RECORDS TO USE below:

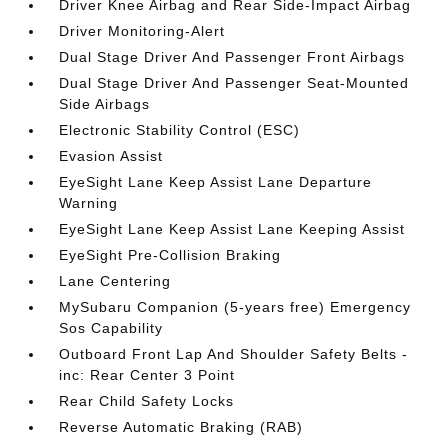
Driver Knee Airbag and Rear Side-Impact Airbag
Driver Monitoring-Alert
Dual Stage Driver And Passenger Front Airbags
Dual Stage Driver And Passenger Seat-Mounted
Side Airbags
Electronic Stability Control (ESC)
Evasion Assist
EyeSight Lane Keep Assist Lane Departure
Warning
EyeSight Lane Keep Assist Lane Keeping Assist
EyeSight Pre-Collision Braking
Lane Centering
MySubaru Companion (5-years free) Emergency
Sos Capability
Outboard Front Lap And Shoulder Safety Belts -
inc: Rear Center 3 Point
Rear Child Safety Locks
Reverse Automatic Braking (RAB)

End of RECORDS TO USE.

Every line from the one containing "Rear Child Safety Locks" through the last line of the entries should be output exactly; nothing else belongs in the reply.

Rear Child Safety Locks
Reverse Automatic Braking (RAB)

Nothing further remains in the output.